Source data>
_____

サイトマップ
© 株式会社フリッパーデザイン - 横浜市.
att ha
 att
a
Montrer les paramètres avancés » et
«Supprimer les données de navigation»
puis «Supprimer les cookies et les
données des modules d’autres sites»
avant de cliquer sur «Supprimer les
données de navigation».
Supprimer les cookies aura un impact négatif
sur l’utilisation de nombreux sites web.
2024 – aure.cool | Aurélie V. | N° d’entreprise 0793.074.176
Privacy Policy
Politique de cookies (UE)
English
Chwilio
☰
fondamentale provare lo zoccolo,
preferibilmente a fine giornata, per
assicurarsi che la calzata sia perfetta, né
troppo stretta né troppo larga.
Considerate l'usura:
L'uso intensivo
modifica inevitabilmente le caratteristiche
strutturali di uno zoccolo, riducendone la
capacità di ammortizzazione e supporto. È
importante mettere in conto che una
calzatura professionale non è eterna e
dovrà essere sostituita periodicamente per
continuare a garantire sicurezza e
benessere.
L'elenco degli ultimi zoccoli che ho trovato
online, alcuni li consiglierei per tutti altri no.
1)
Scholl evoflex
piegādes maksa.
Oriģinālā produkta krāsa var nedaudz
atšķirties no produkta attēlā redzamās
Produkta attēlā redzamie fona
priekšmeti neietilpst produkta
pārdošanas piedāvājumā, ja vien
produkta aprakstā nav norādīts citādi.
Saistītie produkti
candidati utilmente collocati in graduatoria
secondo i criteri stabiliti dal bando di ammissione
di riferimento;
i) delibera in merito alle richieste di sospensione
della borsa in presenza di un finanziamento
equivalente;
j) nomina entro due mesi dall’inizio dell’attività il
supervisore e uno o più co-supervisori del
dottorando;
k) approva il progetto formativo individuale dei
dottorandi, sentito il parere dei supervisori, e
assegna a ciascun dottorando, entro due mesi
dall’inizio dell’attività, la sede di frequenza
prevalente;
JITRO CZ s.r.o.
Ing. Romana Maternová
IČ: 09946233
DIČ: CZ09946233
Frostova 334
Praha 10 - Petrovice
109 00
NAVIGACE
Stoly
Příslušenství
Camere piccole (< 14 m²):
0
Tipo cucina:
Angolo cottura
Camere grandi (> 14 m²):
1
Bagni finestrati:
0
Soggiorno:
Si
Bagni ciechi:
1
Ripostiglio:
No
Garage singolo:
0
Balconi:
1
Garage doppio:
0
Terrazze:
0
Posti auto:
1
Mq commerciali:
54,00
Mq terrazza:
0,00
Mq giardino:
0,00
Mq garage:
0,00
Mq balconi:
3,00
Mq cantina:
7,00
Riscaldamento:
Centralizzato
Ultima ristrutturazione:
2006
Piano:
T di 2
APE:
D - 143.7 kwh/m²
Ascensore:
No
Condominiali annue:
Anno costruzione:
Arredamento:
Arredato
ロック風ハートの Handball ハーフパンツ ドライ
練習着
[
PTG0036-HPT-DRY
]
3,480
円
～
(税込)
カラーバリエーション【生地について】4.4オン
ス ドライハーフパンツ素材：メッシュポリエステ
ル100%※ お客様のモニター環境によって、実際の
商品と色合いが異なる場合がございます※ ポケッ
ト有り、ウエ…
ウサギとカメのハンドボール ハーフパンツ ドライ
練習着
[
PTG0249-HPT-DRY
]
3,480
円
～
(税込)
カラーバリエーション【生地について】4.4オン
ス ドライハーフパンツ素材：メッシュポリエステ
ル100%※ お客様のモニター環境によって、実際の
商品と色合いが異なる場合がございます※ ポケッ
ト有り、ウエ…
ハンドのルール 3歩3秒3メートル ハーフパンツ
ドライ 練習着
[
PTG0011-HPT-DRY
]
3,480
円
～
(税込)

_____

Problem description> Up to and including the line with "pārdošanas piedāvājumā, ja vien", output each line of the entries above exactly, starting from the first.

Answer box>
サイトマップ
© 株式会社フリッパーデザイン - 横浜市.
att ha
 att
a
Montrer les paramètres avancés » et
«Supprimer les données de navigation»
puis «Supprimer les cookies et les
données des modules d’autres sites»
avant de cliquer sur «Supprimer les
données de navigation».
Supprimer les cookies aura un impact négatif
sur l’utilisation de nombreux sites web.
2024 – aure.cool | Aurélie V. | N° d’entreprise 0793.074.176
Privacy Policy
Politique de cookies (UE)
English
Chwilio
☰
fondamentale provare lo zoccolo,
preferibilmente a fine giornata, per
assicurarsi che la calzata sia perfetta, né
troppo stretta né troppo larga.
Considerate l'usura:
L'uso intensivo
modifica inevitabilmente le caratteristiche
strutturali di uno zoccolo, riducendone la
capacità di ammortizzazione e supporto. È
importante mettere in conto che una
calzatura professionale non è eterna e
dovrà essere sostituita periodicamente per
continuare a garantire sicurezza e
benessere.
L'elenco degli ultimi zoccoli che ho trovato
online, alcuni li consiglierei per tutti altri no.
1)
Scholl evoflex
piegādes maksa.
Oriģinālā produkta krāsa var nedaudz
atšķirties no produkta attēlā redzamās
Produkta attēlā redzamie fona
priekšmeti neietilpst produkta
pārdošanas piedāvājumā, ja vien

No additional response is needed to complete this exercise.